BEGIN Supplied data

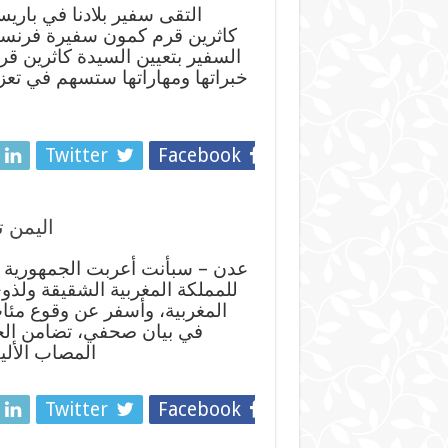
التقى سفير بلادنا في باري
كاثرين قرم كمون سفيرة فرنسا ا
السفير بتعيين السيدة كاثرين قر
خبراتها ومهاراتها ستسهم في تعزيز
Twitter
Facebook
اليمن ت
عدن – سبأنت أعربت الجمهورية ا
للمملكة المغربية الشقيقة ولذ
المغربية، وأسفر عن وقوع مئا
في بيان صحفي، تضامن الجمه
المصاب الألي
Twitter
Facebook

END Supplied data

Work required.
Once you have counted the lines of the data that contain the word "المغربية", please reply with that number alone.

Result.
2